Sep 9, 1999|
Commonalisation: The new buzz word
There are many buzz words doing the rounds these days but globalization is probably one of the more popular ones. These days whether you put your TV on idhar or udhar the channels look pretty much the same. The VJs are all slim; the men have more jewelry than the women; the men have more clothes than the women; the newscasters and anchor people all have gentle, friendly smiles; the news is dominated by violence; and all stock markets around the world are rising.
No, the world has not gone global: the world has gone common. This commonalisation of the world was accelerated by television, tourism, and telephones, but now threatens to reach new lows due to the power of the internet. Just as the colonial kingdoms conquered the quiet, submissive subjects in much of Asia and Africa, the new conquerers of the Information Age bombard us with bits and bytes and all that is nice. But this endless stream of searches leaves us feeling enriched with information but starved of knowledge.

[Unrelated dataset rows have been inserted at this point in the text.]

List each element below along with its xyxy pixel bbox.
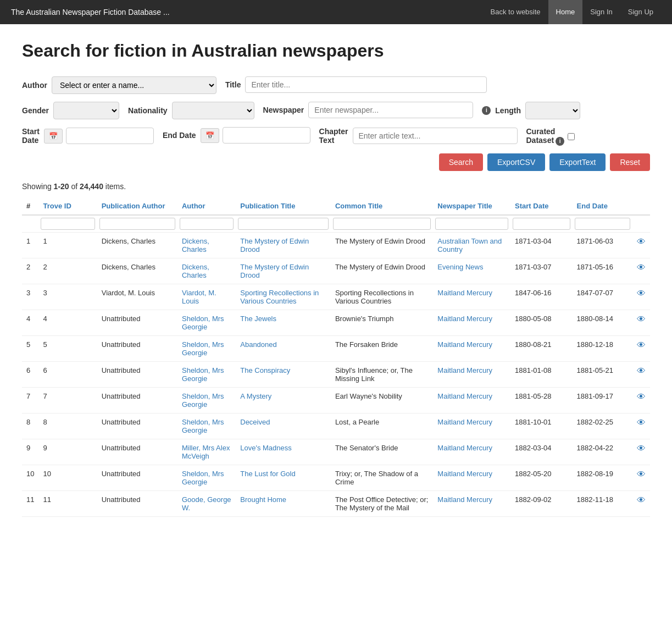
view-icon[interactable]: 👁 (637, 340, 646, 350)
newspaper-label: Newspaper (263, 106, 304, 114)
newspaper-link[interactable]: Maitland Mercury (437, 340, 492, 349)
pub-title-link[interactable]: The Mystery of Edwin Drood (240, 237, 309, 253)
filter-start-date-input[interactable] (513, 218, 570, 230)
newspaper-link[interactable]: Maitland Mercury (437, 315, 492, 323)
export-text-button[interactable]: ExportText (549, 153, 606, 171)
view-icon[interactable]: 👁 (637, 315, 646, 324)
pub-title-link[interactable]: Love's Madness (240, 444, 292, 452)
cell-trove-id: 8 (38, 414, 97, 439)
view-icon[interactable]: 👁 (637, 444, 646, 453)
chapter-text-input[interactable] (353, 128, 518, 144)
curated-info-icon[interactable]: i (556, 137, 564, 146)
length-info-icon[interactable]: i (482, 106, 491, 115)
author-link[interactable]: Sheldon, Mrs Georgie (182, 315, 224, 331)
col-author[interactable]: Author (177, 197, 236, 215)
pub-title-link[interactable]: Abandoned (240, 340, 277, 349)
end-date-input[interactable] (223, 127, 310, 144)
filter-newspaper-input[interactable] (435, 218, 508, 230)
start-date-calendar-icon[interactable]: 📅 (44, 129, 63, 144)
cell-newspaper: Maitland Mercury (433, 439, 510, 465)
filter-trove-id-input[interactable] (41, 218, 95, 230)
newspaper-link[interactable]: Evening News (437, 263, 483, 271)
pub-title-link[interactable]: A Mystery (240, 392, 271, 400)
view-icon[interactable]: 👁 (637, 366, 646, 376)
col-start-date[interactable]: Start Date (510, 197, 573, 215)
pub-title-link[interactable]: Deceived (240, 418, 270, 426)
gender-select[interactable] (53, 102, 119, 119)
view-icon[interactable]: 👁 (637, 289, 646, 298)
view-icon[interactable]: 👁 (637, 418, 646, 427)
view-icon[interactable]: 👁 (637, 495, 646, 505)
filter-author-input[interactable] (180, 218, 234, 230)
filter-end-date-input[interactable] (575, 218, 630, 230)
view-icon[interactable]: 👁 (637, 392, 646, 401)
col-newspaper-title[interactable]: Newspaper Title (433, 197, 510, 215)
pub-title-link[interactable]: The Jewels (240, 315, 276, 323)
curated-dataset-checkbox[interactable] (568, 133, 575, 140)
cell-pub-title: Abandoned (236, 336, 331, 362)
col-end-date[interactable]: End Date (573, 197, 632, 215)
newspaper-input[interactable] (308, 102, 473, 118)
pub-title-link[interactable]: The Conspiracy (240, 366, 290, 374)
nav-home[interactable]: Home (548, 0, 583, 24)
nav-sign-in[interactable]: Sign In (582, 0, 620, 24)
search-button[interactable]: Search (439, 153, 483, 171)
author-link[interactable]: Sheldon, Mrs Georgie (182, 418, 224, 434)
newspaper-link[interactable]: Maitland Mercury (437, 392, 492, 400)
newspaper-link[interactable]: Maitland Mercury (437, 289, 492, 297)
cell-num: 11 (22, 491, 38, 517)
nav-back-to-website[interactable]: Back to website (483, 0, 548, 24)
cell-pub-author: Unattributed (97, 362, 177, 388)
author-link[interactable]: Sheldon, Mrs Georgie (182, 392, 224, 409)
col-pub-author[interactable]: Publication Author (97, 197, 177, 215)
cell-pub-title: Sporting Recollections in Various Countr… (236, 284, 331, 310)
author-link[interactable]: Miller, Mrs Alex McVeigh (182, 444, 230, 460)
start-date-input[interactable] (66, 128, 154, 144)
cell-common-title: Brownie's Triumph (331, 310, 433, 336)
newspaper-link[interactable]: Maitland Mercury (437, 366, 492, 374)
col-actions (632, 197, 650, 215)
cell-end-date: 1882-04-22 (573, 439, 632, 465)
col-pub-title[interactable]: Publication Title (236, 197, 331, 215)
author-link[interactable]: Goode, George W. (182, 495, 231, 512)
nationality-group: Nationality (128, 102, 254, 119)
pub-title-link[interactable]: Sporting Recollections in Various Countr… (240, 289, 319, 305)
newspaper-link[interactable]: Australian Town and Country (437, 237, 502, 253)
table-row: 3 3 Viardot, M. Louis Viardot, M. Louis … (22, 284, 650, 310)
cell-num: 9 (22, 439, 38, 465)
cell-author: Viardot, M. Louis (177, 284, 236, 310)
view-icon[interactable]: 👁 (637, 263, 646, 272)
author-link[interactable]: Sheldon, Mrs Georgie (182, 366, 224, 383)
author-link[interactable]: Sheldon, Mrs Georgie (182, 470, 224, 486)
cell-view: 👁 (632, 233, 650, 258)
cell-num: 8 (22, 414, 38, 439)
newspaper-link[interactable]: Maitland Mercury (437, 470, 492, 478)
filter-pub-title-input[interactable] (238, 218, 329, 230)
pub-title-link[interactable]: The Mystery of Edwin Drood (240, 263, 309, 279)
pub-title-link[interactable]: Brought Home (240, 495, 286, 504)
filter-pub-author-input[interactable] (99, 218, 175, 230)
nationality-select[interactable] (172, 102, 254, 119)
col-common-title[interactable]: Common Title (331, 197, 433, 215)
end-date-calendar-icon[interactable]: 📅 (201, 128, 219, 143)
author-select[interactable]: Select or enter a name... (52, 76, 216, 94)
title-input[interactable] (245, 76, 487, 93)
author-link[interactable]: Dickens, Charles (182, 263, 209, 279)
table-row: 4 4 Unattributed Sheldon, Mrs Georgie Th… (22, 310, 650, 336)
reset-button[interactable]: Reset (610, 153, 650, 171)
export-csv-button[interactable]: ExportCSV (487, 153, 545, 171)
cell-num: 10 (22, 465, 38, 491)
pub-title-link[interactable]: The Lust for Gold (240, 470, 295, 478)
author-link[interactable]: Dickens, Charles (182, 237, 209, 253)
newspaper-link[interactable]: Maitland Mercury (437, 418, 492, 426)
col-trove-id[interactable]: Trove ID (38, 197, 97, 215)
author-link[interactable]: Sheldon, Mrs Georgie (182, 340, 224, 357)
newspaper-link[interactable]: Maitland Mercury (437, 444, 492, 452)
nav-sign-up[interactable]: Sign Up (620, 0, 661, 24)
view-icon[interactable]: 👁 (637, 470, 646, 479)
length-select[interactable] (525, 102, 580, 119)
filter-common-title-input[interactable] (333, 218, 431, 230)
view-icon[interactable]: 👁 (637, 237, 646, 246)
newspaper-link[interactable]: Maitland Mercury (437, 495, 492, 504)
author-link[interactable]: Viardot, M. Louis (182, 289, 216, 305)
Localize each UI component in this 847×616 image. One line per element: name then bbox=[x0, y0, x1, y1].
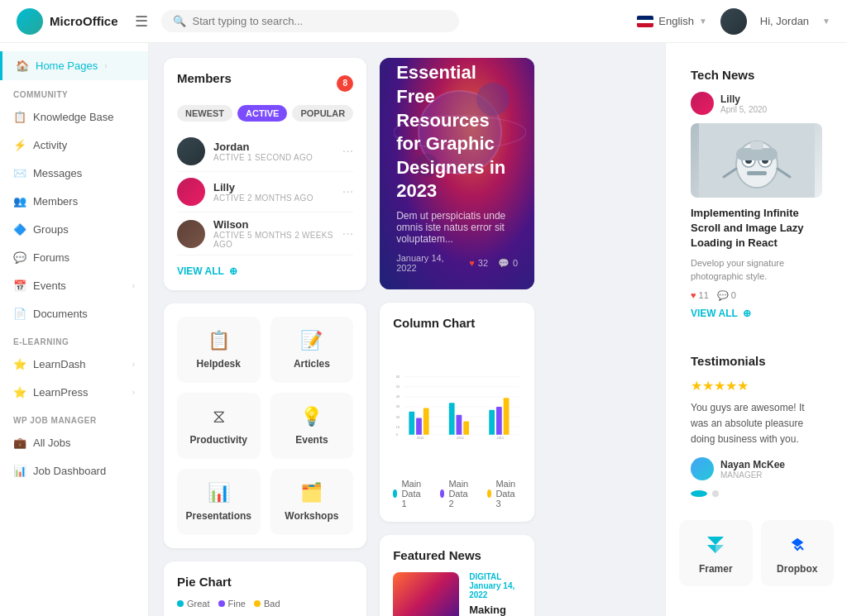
quick-link-presentations[interactable]: 📊 Presentations bbox=[177, 469, 261, 535]
tech-article-title[interactable]: Implementing Infinite Scroll and Image L… bbox=[691, 206, 822, 251]
sidebar-item-activity[interactable]: ⚡ Activity bbox=[0, 131, 148, 159]
data3-dot bbox=[487, 489, 491, 498]
legend-data3: Main Data 3 bbox=[487, 479, 521, 509]
news-text: DIGITAL January 14, 2022 Making an Onlin… bbox=[469, 572, 521, 616]
bad-dot bbox=[254, 600, 261, 607]
members-view-all[interactable]: VIEW ALL ⊕ bbox=[177, 265, 353, 277]
sidebar-item-members[interactable]: 👥 Members bbox=[0, 187, 148, 215]
quick-link-articles[interactable]: 📝 Articles bbox=[270, 317, 354, 383]
hero-likes: ♥ 32 bbox=[469, 258, 488, 268]
sidebar-item-documents[interactable]: 📄 Documents bbox=[0, 299, 148, 327]
sidebar-item-learnpress[interactable]: ⭐ LearnPress › bbox=[0, 378, 148, 406]
member-options-icon[interactable]: ··· bbox=[342, 144, 353, 159]
sidebar-item-knowledge-base[interactable]: 📋 Knowledge Base bbox=[0, 103, 148, 131]
member-name: Jordan bbox=[213, 141, 334, 153]
testimonial-author-name: Nayan McKee bbox=[720, 459, 785, 470]
svg-rect-27 bbox=[489, 410, 495, 435]
messages-icon: ✉️ bbox=[13, 166, 26, 179]
quick-link-helpdesk[interactable]: 📋 Helpdesk bbox=[177, 317, 261, 383]
knowledge-base-icon: 📋 bbox=[13, 110, 26, 123]
hamburger-icon[interactable]: ☰ bbox=[135, 12, 148, 31]
sidebar: 🏠 Home Pages › COMMUNITY 📋 Knowledge Bas… bbox=[0, 43, 149, 616]
svg-rect-37 bbox=[747, 171, 767, 175]
search-input[interactable] bbox=[193, 15, 447, 27]
framer-integration[interactable]: Framer bbox=[679, 520, 753, 586]
search-bar[interactable]: 🔍 bbox=[161, 10, 459, 32]
sidebar-item-all-jobs[interactable]: 💼 All Jobs bbox=[0, 428, 148, 456]
tab-newest[interactable]: NEWEST bbox=[177, 105, 232, 122]
forums-icon: 💬 bbox=[13, 251, 26, 264]
hero-date: January 14, 2022 bbox=[396, 253, 459, 273]
sidebar-item-forums[interactable]: 💬 Forums bbox=[0, 243, 148, 271]
testimonial-dot-inactive[interactable] bbox=[712, 490, 719, 497]
member-options-icon[interactable]: ··· bbox=[342, 184, 353, 199]
job-dashboard-icon: 📊 bbox=[13, 464, 26, 477]
sidebar-item-job-dashboard[interactable]: 📊 Job Dashboard bbox=[0, 456, 148, 485]
hero-description: Dem ut perspiciatis unde omnis iste natu… bbox=[396, 210, 518, 245]
logo-text: MicroOffice bbox=[50, 14, 118, 28]
dropbox-icon bbox=[784, 532, 811, 558]
sidebar-item-messages[interactable]: ✉️ Messages bbox=[0, 159, 148, 187]
hero-comments: 💬 0 bbox=[498, 258, 518, 269]
column-chart-card: Column Chart 60 50 40 30 20 10 0 bbox=[380, 303, 534, 522]
learnpress-chevron-icon: › bbox=[132, 388, 135, 397]
chevron-right-icon: › bbox=[104, 61, 107, 70]
sidebar-item-learndash[interactable]: ⭐ LearnDash › bbox=[0, 350, 148, 378]
activity-icon: ⚡ bbox=[13, 138, 26, 151]
members-card: Members 8 NEWEST ACTIVE POPULAR Jordan A… bbox=[164, 58, 366, 290]
news-article-title[interactable]: Making an Online Portfolio to Impress Cl… bbox=[469, 603, 521, 616]
legend-data1: Main Data 1 bbox=[393, 479, 427, 509]
learnpress-icon: ⭐ bbox=[13, 385, 26, 399]
dropbox-label: Dropbox bbox=[777, 563, 817, 575]
language-selector[interactable]: English ▼ bbox=[637, 15, 707, 27]
tab-popular[interactable]: POPULAR bbox=[292, 105, 353, 122]
data1-dot bbox=[393, 489, 397, 498]
sidebar-item-events[interactable]: 📅 Events › bbox=[0, 271, 148, 299]
app-root: MicroOffice ☰ 🔍 English ▼ Hi, Jordan ▼ 🏠… bbox=[0, 0, 847, 616]
circle-arrow-icon: ⊕ bbox=[229, 265, 237, 277]
framer-icon bbox=[702, 532, 729, 558]
workshops-label: Workshops bbox=[285, 510, 338, 522]
member-status: ACTIVE 5 MONTHS 2 WEEKS AGO bbox=[213, 231, 334, 249]
testimonial-dot-active[interactable] bbox=[691, 490, 707, 497]
framer-label: Framer bbox=[699, 563, 733, 575]
member-row: Wilson ACTIVE 5 MONTHS 2 WEEKS AGO ··· bbox=[177, 212, 353, 255]
quick-links-grid: 📋 Helpdesk 📝 Articles ⧖ Productivity bbox=[177, 317, 353, 535]
avatar bbox=[177, 137, 205, 165]
svg-rect-20 bbox=[416, 418, 422, 435]
featured-news-title: Featured News bbox=[393, 548, 521, 562]
right-panel: Tech News Lilly April 5, 2020 bbox=[665, 43, 847, 616]
tech-view-all[interactable]: VIEW ALL ⊕ bbox=[691, 308, 822, 319]
tab-active[interactable]: ACTIVE bbox=[237, 105, 287, 122]
author-avatar bbox=[691, 92, 714, 115]
section-wp-job: WP JOB MANAGER bbox=[0, 406, 148, 428]
helpdesk-icon: 📋 bbox=[208, 330, 230, 351]
dropbox-integration[interactable]: Dropbox bbox=[761, 520, 835, 586]
quick-link-workshops[interactable]: 🗂️ Workshops bbox=[270, 469, 354, 535]
news-meta: DIGITAL January 14, 2022 bbox=[469, 572, 521, 599]
svg-rect-25 bbox=[463, 421, 469, 434]
sidebar-item-groups[interactable]: 🔷 Groups bbox=[0, 215, 148, 243]
featured-news-card: Featured News DIGITAL January 14, 2022 M… bbox=[380, 535, 534, 616]
user-greeting[interactable]: Hi, Jordan bbox=[760, 15, 809, 27]
members-count-badge: 8 bbox=[337, 75, 353, 92]
documents-label: Documents bbox=[33, 308, 88, 320]
tech-article-desc: Develop your signature photographic styl… bbox=[691, 256, 822, 284]
documents-icon: 📄 bbox=[13, 307, 26, 320]
quick-link-productivity[interactable]: ⧖ Productivity bbox=[177, 393, 261, 459]
presentations-icon: 📊 bbox=[208, 482, 230, 504]
svg-text:2014: 2014 bbox=[457, 436, 464, 440]
comment-icon: 💬 bbox=[498, 258, 510, 269]
testimonials-title: Testimonials bbox=[691, 354, 822, 368]
robot-illustration bbox=[699, 123, 815, 198]
fine-dot bbox=[218, 600, 225, 607]
knowledge-base-label: Knowledge Base bbox=[33, 111, 114, 123]
legend-great: Great bbox=[177, 599, 210, 609]
legend-fine: Fine bbox=[218, 599, 246, 609]
sidebar-item-home[interactable]: 🏠 Home Pages › bbox=[0, 51, 148, 80]
quick-link-events[interactable]: 💡 Events bbox=[270, 393, 354, 459]
events-chevron-icon: › bbox=[132, 281, 135, 290]
member-options-icon[interactable]: ··· bbox=[342, 227, 353, 241]
tech-likes: ♥ 11 bbox=[691, 290, 709, 301]
col-2: DIGITAL Essential Free Resources for Gra… bbox=[380, 58, 534, 616]
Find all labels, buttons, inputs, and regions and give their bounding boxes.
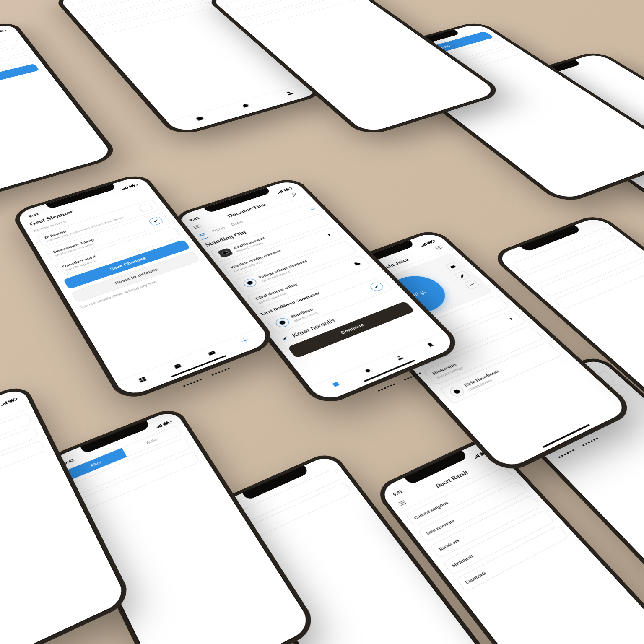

And within this global commonalisation you have India. Or, rather, the multiple Indias:
- the fast-talking internet-savvy 1 million users (soon to be 5 million) each with an ambition to build and sell an internet company;
- the 50 million middle-class wondering how they are going to meet the future needs of their aspiring children;
- the 300 million who just about get enough food and clothing to muddle through life; and then
- the final 649 million who may get 3 meals or less a day - the statistics that pull our per capita numbers to bottom ten percent levels.
While not trying to put down efforts to push through policy changes for the benefit of the rapidly growing number of internet users (and businesses like www.equitymaster .com that are being built on the internet), it seems ridiculous that the country is charged up by the internet when most folks cannot afford their daily food. It is probably okay for a country like the United States to bet its future on the net as more technology could reduce the labour cost for any business - and labour is in short supply. But for India, the focus must remain on how to improve the future of 949 million people. The net can certainly play a big role in that. But then, so could television. And look what happened to that medium. Songs, dances, VJs, and various kinds of missing links dominate the television terrain. May India learn to use technology for removing our idhar problems and may the celebrations udhar not distract us from that objective.